C, N, and P play an important role in the growth, development, and behavior of organisms (Zeng et al., 2017). C is the most important element that makes up the dry matter in the plant; as a key element, N plays an important role in the biosynthesis of amino acids, proteins, nucleic acids, and other substances, as well as in improving photosynthesis of plants; P is a basic element of the tissues and is a component of nucleic acids and enzymes (See et al., 2015). In this study, from age of 1.5 to 20, the contents of C, N, and P elements in the leaves of C. hystrix tree increased. However, C: N showed a gradually decreasing trend. As a result of basic physiological and biochemical adjustments, C: N can reflect the response of the organism to the environment. The combination of leaves life and the optimal element ratio for growth results in higher stoichiometric stability of leaves C:N (Zhang et al., 2013). In this study, the C: N of 1.5-year-old and 15-year-old C. hystrix were significantly higher than those of 20-year-old, indicating when the C. hystrix forest is young and the leaves life was relatively short, the stability of C:N ratios were relatively weak (Su et al., 2000).
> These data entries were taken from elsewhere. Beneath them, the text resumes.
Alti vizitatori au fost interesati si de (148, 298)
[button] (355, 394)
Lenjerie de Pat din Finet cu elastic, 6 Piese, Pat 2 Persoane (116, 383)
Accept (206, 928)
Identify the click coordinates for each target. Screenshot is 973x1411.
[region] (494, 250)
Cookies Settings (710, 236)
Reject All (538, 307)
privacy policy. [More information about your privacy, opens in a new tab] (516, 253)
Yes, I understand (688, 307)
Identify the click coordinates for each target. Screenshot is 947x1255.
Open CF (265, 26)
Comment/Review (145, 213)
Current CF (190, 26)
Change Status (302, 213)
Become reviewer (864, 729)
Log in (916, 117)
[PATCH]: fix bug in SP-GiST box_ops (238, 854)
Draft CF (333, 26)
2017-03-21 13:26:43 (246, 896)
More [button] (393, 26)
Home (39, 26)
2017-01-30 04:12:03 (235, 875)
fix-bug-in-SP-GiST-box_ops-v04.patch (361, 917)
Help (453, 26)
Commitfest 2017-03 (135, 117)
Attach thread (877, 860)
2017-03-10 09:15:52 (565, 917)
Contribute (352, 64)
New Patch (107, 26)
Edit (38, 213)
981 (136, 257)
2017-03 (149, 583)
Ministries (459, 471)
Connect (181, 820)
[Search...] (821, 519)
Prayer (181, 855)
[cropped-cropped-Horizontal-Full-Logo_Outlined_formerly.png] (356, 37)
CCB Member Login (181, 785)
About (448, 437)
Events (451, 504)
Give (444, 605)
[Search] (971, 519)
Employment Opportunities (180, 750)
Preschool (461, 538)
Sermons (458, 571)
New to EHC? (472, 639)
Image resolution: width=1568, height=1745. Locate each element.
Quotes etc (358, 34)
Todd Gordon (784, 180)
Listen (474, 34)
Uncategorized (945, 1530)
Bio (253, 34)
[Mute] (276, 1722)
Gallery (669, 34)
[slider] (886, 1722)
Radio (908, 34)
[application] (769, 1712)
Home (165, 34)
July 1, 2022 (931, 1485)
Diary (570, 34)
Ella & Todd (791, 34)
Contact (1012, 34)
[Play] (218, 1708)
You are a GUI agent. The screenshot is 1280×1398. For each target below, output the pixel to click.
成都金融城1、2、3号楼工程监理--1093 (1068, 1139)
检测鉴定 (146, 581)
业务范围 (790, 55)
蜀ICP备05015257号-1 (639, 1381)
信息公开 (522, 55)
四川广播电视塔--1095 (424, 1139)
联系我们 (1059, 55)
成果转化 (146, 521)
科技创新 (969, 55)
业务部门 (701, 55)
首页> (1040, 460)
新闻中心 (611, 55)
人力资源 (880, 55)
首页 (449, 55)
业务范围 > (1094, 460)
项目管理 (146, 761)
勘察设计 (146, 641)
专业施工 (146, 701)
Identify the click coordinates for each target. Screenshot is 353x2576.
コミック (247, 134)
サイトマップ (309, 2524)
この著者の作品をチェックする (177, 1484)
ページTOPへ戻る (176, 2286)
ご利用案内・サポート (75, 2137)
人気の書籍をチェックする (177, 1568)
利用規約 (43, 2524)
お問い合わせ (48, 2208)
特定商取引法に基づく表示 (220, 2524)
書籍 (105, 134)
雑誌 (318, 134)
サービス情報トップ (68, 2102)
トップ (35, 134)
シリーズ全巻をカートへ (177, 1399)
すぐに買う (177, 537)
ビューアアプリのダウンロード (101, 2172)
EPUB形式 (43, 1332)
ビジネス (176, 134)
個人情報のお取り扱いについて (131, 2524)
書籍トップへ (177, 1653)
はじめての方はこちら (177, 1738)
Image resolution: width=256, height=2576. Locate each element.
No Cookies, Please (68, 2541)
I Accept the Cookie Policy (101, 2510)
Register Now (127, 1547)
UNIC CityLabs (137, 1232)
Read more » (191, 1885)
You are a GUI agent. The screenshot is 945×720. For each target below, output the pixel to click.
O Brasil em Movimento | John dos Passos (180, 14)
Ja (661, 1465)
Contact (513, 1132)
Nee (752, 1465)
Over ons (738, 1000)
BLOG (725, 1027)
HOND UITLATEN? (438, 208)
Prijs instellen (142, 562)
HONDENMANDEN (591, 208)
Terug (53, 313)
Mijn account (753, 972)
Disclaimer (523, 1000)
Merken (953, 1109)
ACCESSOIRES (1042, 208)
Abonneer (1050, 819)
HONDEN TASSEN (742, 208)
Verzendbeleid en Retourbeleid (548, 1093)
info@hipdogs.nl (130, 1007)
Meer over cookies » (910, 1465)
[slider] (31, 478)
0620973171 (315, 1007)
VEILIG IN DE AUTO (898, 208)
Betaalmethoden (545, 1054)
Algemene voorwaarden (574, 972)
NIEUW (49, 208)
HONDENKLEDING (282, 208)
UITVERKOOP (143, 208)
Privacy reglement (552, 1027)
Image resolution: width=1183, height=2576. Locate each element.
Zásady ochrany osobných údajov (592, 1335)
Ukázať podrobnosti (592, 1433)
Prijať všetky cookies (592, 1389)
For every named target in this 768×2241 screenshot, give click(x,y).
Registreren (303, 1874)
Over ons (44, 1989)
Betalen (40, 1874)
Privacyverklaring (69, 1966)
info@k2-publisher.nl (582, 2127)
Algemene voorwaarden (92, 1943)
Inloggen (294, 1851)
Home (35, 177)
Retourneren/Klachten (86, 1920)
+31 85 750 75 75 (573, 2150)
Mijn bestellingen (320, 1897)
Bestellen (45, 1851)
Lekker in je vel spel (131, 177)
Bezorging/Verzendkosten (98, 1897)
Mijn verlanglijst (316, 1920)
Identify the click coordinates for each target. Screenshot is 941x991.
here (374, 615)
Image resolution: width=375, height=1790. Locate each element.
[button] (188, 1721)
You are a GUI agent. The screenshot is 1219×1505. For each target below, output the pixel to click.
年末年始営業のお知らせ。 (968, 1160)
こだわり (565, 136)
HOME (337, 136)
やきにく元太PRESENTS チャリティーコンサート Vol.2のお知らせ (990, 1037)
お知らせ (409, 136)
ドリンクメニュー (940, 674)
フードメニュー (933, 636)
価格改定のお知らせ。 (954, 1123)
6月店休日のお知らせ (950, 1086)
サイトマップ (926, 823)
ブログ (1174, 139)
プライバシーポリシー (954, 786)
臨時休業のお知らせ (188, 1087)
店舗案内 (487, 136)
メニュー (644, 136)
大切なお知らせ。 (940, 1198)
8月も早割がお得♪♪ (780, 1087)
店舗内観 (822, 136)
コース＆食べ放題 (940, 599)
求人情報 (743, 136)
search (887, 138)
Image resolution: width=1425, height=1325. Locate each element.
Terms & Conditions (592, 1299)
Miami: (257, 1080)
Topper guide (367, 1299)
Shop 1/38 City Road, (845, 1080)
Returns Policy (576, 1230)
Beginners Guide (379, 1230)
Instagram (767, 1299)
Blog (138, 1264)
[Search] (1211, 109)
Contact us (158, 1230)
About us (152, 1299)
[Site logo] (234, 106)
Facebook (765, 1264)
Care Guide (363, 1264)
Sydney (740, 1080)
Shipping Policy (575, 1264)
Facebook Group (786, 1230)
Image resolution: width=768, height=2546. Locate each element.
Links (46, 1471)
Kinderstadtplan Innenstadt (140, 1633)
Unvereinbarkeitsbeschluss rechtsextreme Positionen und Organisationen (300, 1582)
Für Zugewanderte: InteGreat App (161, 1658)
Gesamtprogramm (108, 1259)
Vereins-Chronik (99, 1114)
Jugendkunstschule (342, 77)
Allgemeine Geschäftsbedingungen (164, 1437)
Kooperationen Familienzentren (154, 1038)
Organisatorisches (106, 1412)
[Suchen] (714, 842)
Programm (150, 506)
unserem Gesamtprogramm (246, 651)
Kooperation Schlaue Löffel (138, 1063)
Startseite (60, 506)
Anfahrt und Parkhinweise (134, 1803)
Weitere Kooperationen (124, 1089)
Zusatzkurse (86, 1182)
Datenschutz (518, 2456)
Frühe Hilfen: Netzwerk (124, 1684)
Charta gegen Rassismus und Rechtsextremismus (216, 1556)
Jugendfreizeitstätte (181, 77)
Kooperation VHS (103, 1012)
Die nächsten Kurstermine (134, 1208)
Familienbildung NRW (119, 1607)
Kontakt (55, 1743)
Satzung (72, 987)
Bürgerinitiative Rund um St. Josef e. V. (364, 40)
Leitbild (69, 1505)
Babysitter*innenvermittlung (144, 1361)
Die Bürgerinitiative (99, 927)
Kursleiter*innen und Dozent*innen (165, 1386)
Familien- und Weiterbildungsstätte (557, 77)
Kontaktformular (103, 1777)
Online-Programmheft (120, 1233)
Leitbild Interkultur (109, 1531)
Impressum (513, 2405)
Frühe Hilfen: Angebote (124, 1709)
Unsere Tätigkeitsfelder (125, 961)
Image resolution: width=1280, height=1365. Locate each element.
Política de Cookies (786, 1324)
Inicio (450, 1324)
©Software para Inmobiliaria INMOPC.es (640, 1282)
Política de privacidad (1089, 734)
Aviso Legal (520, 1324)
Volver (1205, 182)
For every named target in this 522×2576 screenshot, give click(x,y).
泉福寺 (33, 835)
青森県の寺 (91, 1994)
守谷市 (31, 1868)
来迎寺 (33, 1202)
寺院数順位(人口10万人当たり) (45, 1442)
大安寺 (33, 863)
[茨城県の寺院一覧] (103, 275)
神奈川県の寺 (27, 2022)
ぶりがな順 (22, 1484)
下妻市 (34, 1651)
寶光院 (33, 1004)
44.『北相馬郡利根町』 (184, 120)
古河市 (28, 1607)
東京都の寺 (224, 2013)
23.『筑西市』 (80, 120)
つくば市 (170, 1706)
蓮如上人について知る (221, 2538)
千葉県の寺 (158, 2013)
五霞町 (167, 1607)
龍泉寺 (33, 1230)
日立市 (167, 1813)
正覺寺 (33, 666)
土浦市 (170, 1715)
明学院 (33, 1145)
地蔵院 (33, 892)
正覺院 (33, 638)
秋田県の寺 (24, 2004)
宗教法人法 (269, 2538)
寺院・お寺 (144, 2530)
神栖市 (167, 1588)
Plant functional traits are the adaptive performance of plants to changes in the external living environment (Violle et al., 2007). These characteristics reflect the environmental impact of plants during growth and their response to environmental change. Among them, SLA represents the light capture capacity of leaves dry mass per unit area of a plant (Adler et al., 2014). LDMC and RWC characterize the water content of plants under natural conditions, and the aspect ratio is the adaptability of plants to changes in the light environment (Brodribb et al., 2013). In this study, the LDMC of the 1.5-year-old young forest was significantly lower than other forest ages, and its RWC and SLA were significantly higher than other forest ages. It reflects the adaptation of C. hystrix plant in different forest ages to optimize the resource and nutrient environment by adjusting the basic structure of their leaves (Niinemets, 2014). With the increase of tree height, the increased water gravity potential energy leads to water transmission difficulties, in response to greater water pressure and lower RWC, the plant adapted the changes by improving LDMC, to ensure hydraulic safety. On the other hand, as the forest ages increases, the C. hystrix canopy is more at risk of being exposed to physical environments, and the leaves need to be more robust to protect against the risk, the crown layer reduced SLA tomake the leaf blades stronger against the risk. (Brodribb et al., 2013).

The change of plant leaf functional traits with leaf age can reflect the living strategy of plants, and also reflect the material investment of plant nutrients and distribution of plant leaves. Especially the leaves of the typical evergreen tree species in South China, because of their long life history, there are different resource investment, distribution patterns and traits characteristics of plants at different ages, growing environment and development stages (Medlyn et al., 2011). The growth of forest ages and the redistribution of resources resulting from changes in system structure are the main causes of leaf traits differences, which may also change due to the co-evolution of the various leaf traits during plant evolution (Huang et al., 2018). In this study, the stoichiometric characteristics and leaf functional traits of C. hystrix at different forest-age were ranked in a non-constrained manner, which was belonging to two sorting axes respectivelyhttps://cn.bing.com/dict/search?q=respectively&FORM=BDVSP6&mkt=zh-cn. It is shown that there is no coordinated variation between the characteristics of C. hystrix and the leaf functional traits between different forest ages. This may be due to the different environmental sensitivities of the two types of leaf traits. The stoichiometric characteristics of plant leaves reflect the adaptability of plants to soil nutrient effectiveness, especially when mature individuals are often able to effectively regulate plant nutrient utilization between old and new leaves, resulting in greater stability in the context of changes in the resource environment (Donovan et al., 2014).